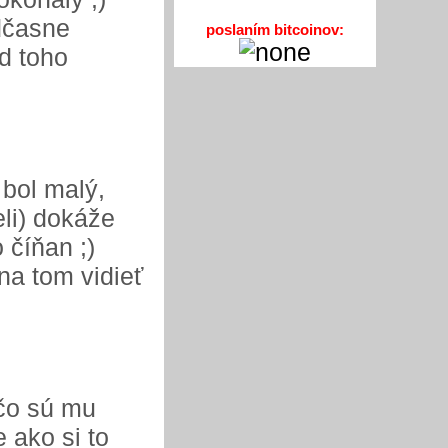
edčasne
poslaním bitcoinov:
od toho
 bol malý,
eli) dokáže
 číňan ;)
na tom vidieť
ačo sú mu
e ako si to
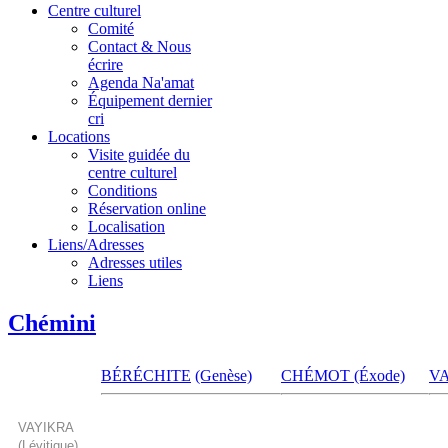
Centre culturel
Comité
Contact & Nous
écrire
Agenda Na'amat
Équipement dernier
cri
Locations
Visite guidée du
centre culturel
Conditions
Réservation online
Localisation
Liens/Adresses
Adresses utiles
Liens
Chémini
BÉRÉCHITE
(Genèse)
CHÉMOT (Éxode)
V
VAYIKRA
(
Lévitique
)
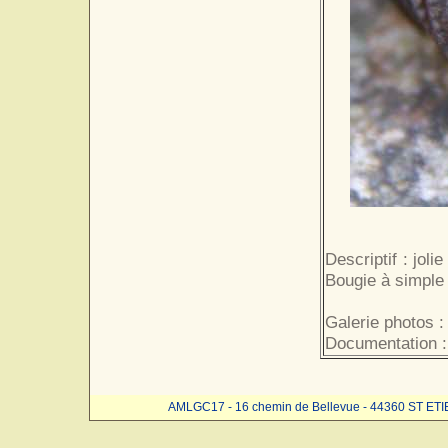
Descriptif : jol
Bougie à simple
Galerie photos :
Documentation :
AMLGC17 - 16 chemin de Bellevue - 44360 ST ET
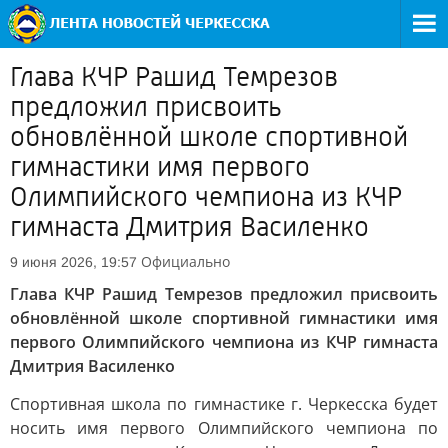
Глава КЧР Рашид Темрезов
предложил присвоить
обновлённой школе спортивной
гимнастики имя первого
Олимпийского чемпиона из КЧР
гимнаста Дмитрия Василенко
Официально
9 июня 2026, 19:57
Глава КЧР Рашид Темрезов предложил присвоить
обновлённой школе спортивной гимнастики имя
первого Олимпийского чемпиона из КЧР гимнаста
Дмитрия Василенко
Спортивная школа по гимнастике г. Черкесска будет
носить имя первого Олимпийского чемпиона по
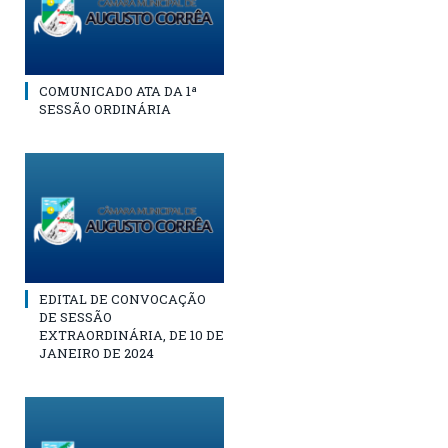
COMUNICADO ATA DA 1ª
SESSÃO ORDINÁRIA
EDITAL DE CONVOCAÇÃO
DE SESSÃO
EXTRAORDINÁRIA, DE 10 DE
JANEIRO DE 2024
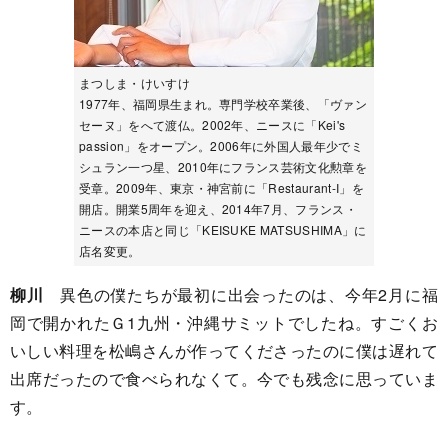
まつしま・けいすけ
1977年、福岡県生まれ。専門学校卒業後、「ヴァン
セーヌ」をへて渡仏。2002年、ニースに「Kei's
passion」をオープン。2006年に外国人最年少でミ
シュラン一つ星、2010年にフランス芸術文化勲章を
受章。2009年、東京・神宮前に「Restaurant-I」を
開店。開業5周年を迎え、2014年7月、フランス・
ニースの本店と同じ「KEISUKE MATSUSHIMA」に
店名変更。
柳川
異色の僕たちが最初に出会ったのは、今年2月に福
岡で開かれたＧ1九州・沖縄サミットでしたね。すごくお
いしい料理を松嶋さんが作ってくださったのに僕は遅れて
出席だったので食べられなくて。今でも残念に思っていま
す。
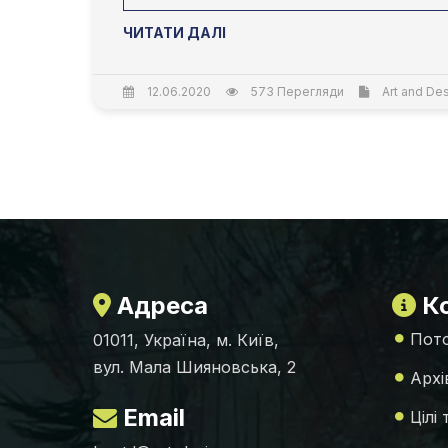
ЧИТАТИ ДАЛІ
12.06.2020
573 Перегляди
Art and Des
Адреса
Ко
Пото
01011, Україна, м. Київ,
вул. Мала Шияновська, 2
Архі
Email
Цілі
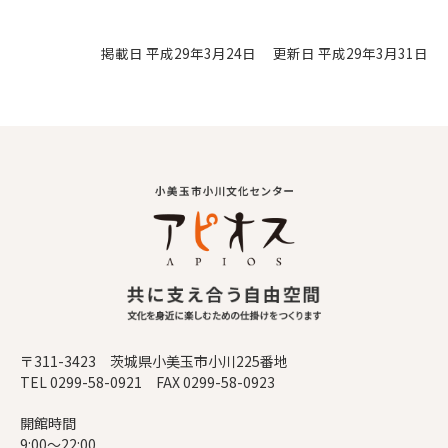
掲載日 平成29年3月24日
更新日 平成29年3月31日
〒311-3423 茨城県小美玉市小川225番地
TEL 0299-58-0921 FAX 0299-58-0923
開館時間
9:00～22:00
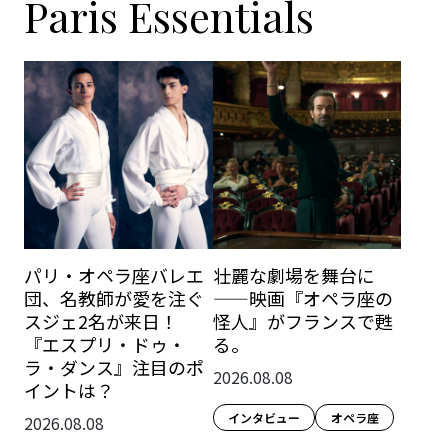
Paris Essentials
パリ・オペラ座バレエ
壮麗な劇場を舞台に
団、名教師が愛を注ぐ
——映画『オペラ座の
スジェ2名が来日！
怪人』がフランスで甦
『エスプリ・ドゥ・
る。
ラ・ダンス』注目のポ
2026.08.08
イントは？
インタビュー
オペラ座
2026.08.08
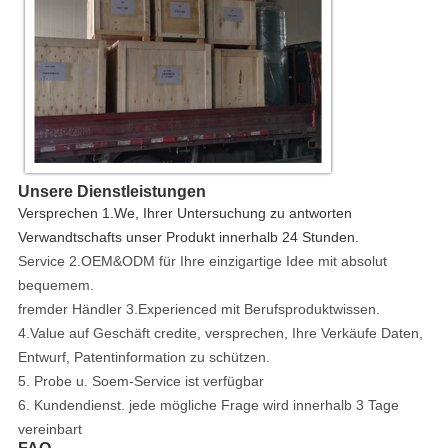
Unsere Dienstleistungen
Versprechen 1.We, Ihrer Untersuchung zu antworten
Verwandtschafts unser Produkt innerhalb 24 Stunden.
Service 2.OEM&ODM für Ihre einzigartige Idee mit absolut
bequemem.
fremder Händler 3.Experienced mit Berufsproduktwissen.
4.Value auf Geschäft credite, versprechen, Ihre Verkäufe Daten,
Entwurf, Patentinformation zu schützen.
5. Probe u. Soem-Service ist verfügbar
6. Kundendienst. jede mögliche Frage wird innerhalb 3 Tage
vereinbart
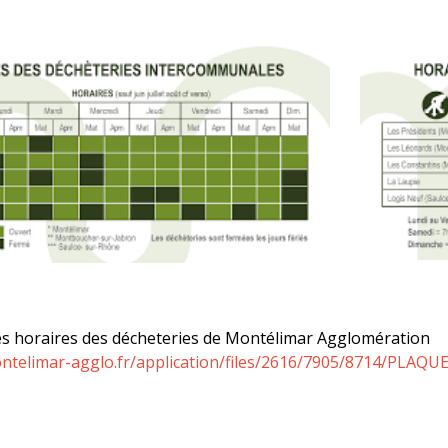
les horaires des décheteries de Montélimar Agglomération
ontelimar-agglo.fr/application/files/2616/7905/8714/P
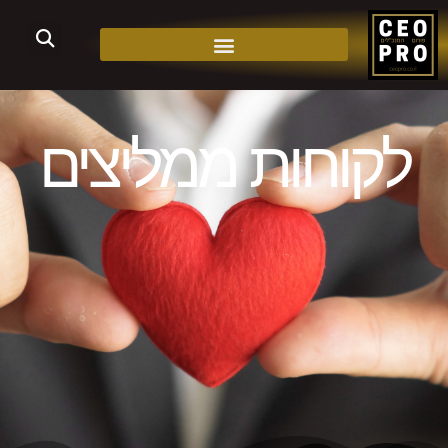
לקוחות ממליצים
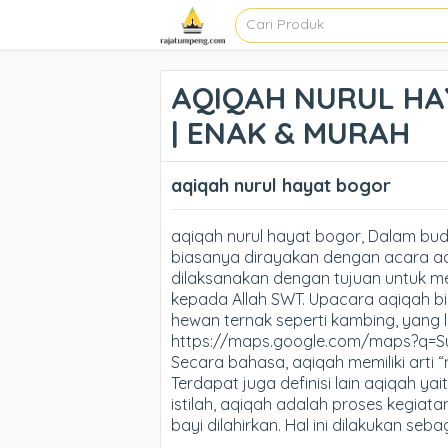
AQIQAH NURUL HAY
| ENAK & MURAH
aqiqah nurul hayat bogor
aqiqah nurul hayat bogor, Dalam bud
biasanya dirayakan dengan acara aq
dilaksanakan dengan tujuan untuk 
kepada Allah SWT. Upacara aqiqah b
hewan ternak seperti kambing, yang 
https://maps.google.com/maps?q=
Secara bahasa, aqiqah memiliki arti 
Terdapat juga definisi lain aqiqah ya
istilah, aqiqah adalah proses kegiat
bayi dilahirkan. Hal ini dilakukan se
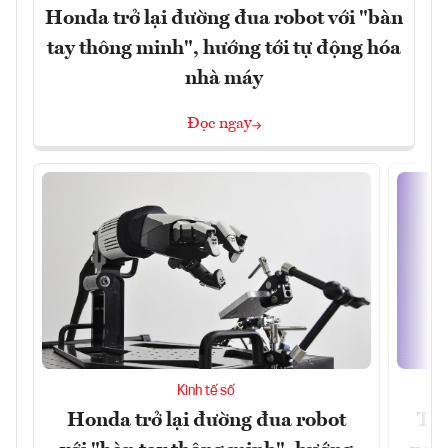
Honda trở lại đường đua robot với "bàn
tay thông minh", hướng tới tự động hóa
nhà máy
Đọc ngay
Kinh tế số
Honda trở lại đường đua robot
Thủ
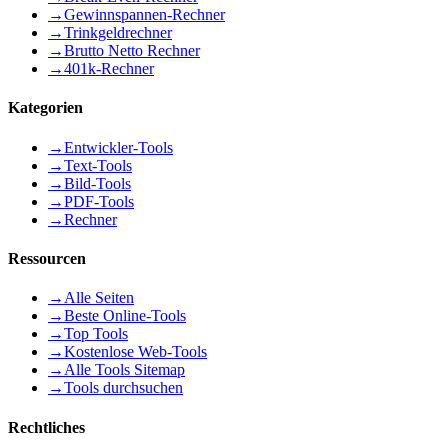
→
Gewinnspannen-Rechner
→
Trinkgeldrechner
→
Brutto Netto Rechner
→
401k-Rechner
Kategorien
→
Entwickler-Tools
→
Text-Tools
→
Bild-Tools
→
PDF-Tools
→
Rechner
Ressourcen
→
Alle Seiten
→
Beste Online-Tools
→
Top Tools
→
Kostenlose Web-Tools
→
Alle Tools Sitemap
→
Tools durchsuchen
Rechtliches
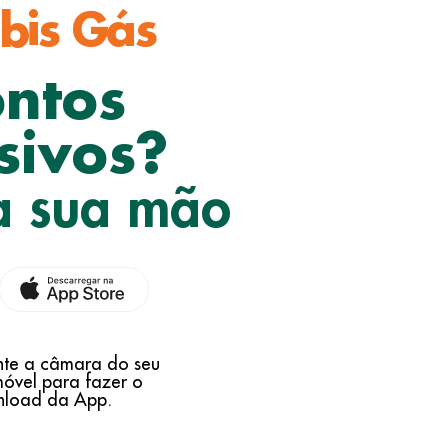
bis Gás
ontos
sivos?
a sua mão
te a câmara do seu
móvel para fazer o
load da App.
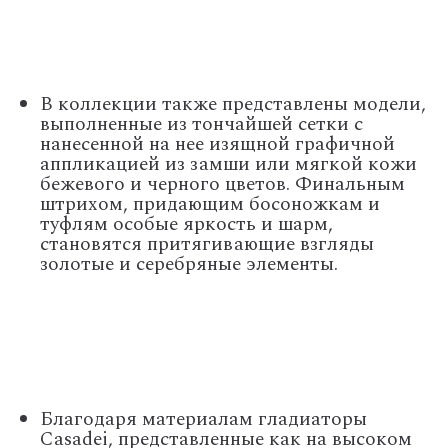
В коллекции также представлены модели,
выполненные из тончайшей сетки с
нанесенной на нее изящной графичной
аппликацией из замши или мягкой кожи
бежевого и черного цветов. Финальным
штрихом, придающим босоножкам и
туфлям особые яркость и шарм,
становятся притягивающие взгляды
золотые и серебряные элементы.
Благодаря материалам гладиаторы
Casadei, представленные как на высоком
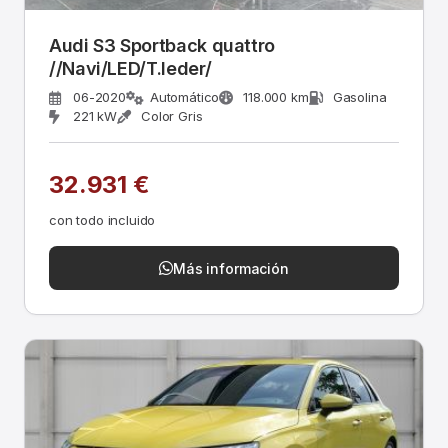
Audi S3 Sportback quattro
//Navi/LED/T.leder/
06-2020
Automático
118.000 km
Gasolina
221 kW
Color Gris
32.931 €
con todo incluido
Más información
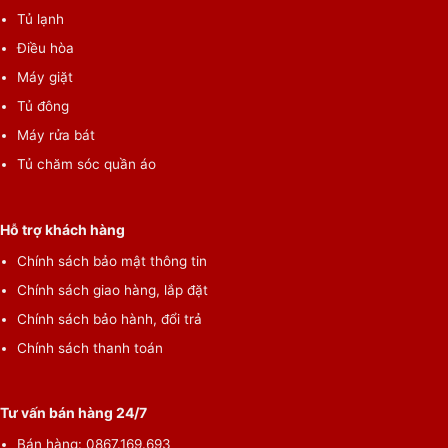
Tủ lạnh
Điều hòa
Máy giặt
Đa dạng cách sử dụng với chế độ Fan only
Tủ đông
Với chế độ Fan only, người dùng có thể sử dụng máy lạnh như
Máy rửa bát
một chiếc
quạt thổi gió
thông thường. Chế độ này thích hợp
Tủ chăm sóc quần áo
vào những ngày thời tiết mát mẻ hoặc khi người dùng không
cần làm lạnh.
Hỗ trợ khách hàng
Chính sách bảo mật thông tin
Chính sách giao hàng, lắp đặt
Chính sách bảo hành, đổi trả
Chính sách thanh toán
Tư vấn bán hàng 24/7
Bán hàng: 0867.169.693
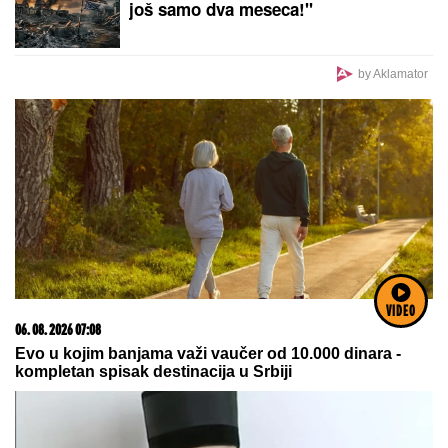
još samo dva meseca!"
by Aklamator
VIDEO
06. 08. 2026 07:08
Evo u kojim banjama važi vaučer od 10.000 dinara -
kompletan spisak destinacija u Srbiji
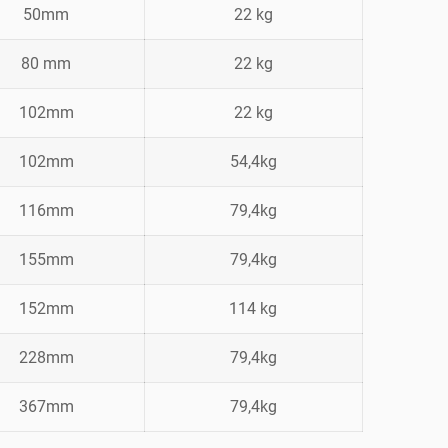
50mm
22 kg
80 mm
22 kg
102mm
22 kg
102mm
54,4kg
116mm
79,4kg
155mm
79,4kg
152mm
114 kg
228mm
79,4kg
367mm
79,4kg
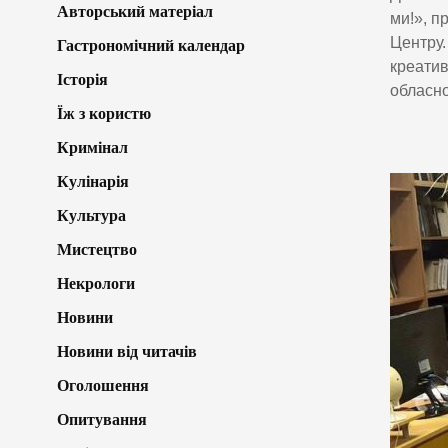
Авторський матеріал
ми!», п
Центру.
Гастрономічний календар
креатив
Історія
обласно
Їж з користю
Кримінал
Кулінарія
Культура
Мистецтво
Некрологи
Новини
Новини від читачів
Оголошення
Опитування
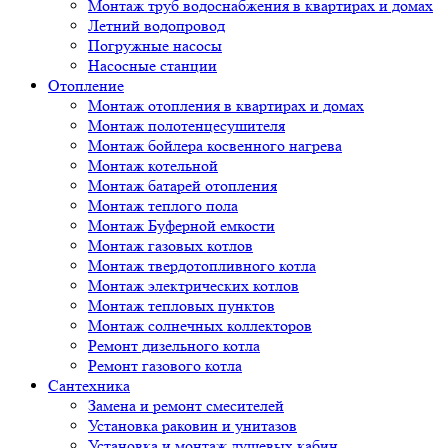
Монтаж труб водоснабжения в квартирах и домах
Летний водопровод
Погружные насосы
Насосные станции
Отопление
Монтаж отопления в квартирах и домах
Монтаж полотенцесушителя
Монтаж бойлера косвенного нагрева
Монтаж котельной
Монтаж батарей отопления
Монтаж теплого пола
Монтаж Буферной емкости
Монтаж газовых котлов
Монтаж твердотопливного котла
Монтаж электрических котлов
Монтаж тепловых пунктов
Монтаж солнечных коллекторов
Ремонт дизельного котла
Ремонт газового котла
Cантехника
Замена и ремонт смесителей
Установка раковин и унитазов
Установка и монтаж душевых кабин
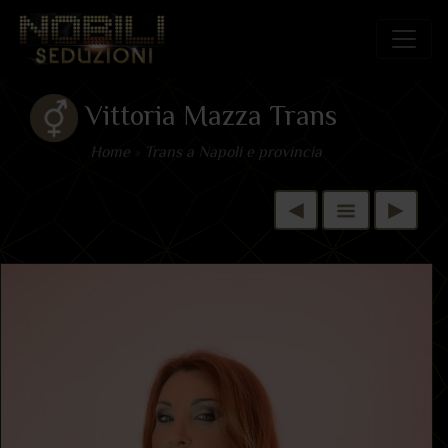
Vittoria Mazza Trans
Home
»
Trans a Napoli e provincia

****************************************

- **Work request**: Please write out only the material above, exactly, from its first line through the line that contains "Unsere Dienstleistungen", and include no pictures.

- **Exercise result**:
edčasne
poslaním bitcoinov:
od toho
 bol malý,
eli) dokáže
 číňan ;)
na tom vidieť
ačo sú mu
e ako si to
Centre culturel
Comité
Contact & Nous
écrire
Agenda Na'amat
Équipement dernier
cri
Locations
Visite guidée du
centre culturel
Conditions
Réservation online
Localisation
Liens/Adresses
Adresses utiles
Liens
Chémini
BÉRÉCHITE
(Genèse)
CHÉMOT (Éxode)
V
VAYIKRA
(
Lévitique
)
Descriptif : jol
Bougie à simple
Galerie photos :
Documentation :
AMLGC17 - 16 chemin de Bellevue - 44360 ST ET
Глава КЧР Рашид Темрезов
предложил присвоить
обновлённой школе спортивной
гимнастики имя первого
Олимпийского чемпиона из КЧР
гимнаста Дмитрия Василенко
Официально
9 июня 2026, 19:57
Глава КЧР Рашид Темрезов предложил присвоить
обновлённой школе спортивной гимнастики имя
первого Олимпийского чемпиона из КЧР гимнаста
Дмитрия Василенко
Спортивная школа по гимнастике г. Черкесска будет
носить имя первого Олимпийского чемпиона по
COMUNICADO ATA DA 1ª
SESSÃO ORDINÁRIA
EDITAL DE CONVOCAÇÃO
DE SESSÃO
EXTRAORDINÁRIA, DE 10 DE
JANEIRO DE 2024
まつしま・けいすけ
1977年、福岡県生まれ。専門学校卒業後、「ヴァン
セーヌ」をへて渡仏。2002年、ニースに「Kei's
passion」をオープン。2006年に外国人最年少でミ
シュラン一つ星、2010年にフランス芸術文化勲章を
受章。2009年、東京・神宮前に「Restaurant-I」を
開店。開業5周年を迎え、2014年7月、フランス・
ニースの本店と同じ「KEISUKE MATSUSHIMA」に
店名変更。
柳川
異色の僕たちが最初に出会ったのは、今年2月に福
岡で開かれたＧ1九州・沖縄サミットでしたね。すごくお
いしい料理を松嶋さんが作ってくださったのに僕は遅れて
出席だったので食べられなくて。今でも残念に思っていま
す。
ЧИТАТИ ДАЛІ
12.06.2020
573 Перегляди
Art and Des
Адреса
Ко
Пото
01011, Україна, м. Київ,
вул. Мала Шияновська, 2
Архі
Email
Цілі
掲載日 平成29年3月24日
更新日 平成29年3月31日
〒311-3423 茨城県小美玉市小川225番地
TEL 0299-58-0921 FAX 0299-58-0923
開館時間
9:00～22:00
Paris Essentials
パリ・オペラ座バレエ
壮麗な劇場を舞台に
団、名教師が愛を注ぐ
——映画『オペラ座の
スジェ2名が来日！
怪人』がフランスで甦
『エスプリ・ドゥ・
る。
ラ・ダンス』注目のポ
2026.08.08
イントは？
インタビュー
オペラ座
2026.08.08
Unsere Dienstleistungen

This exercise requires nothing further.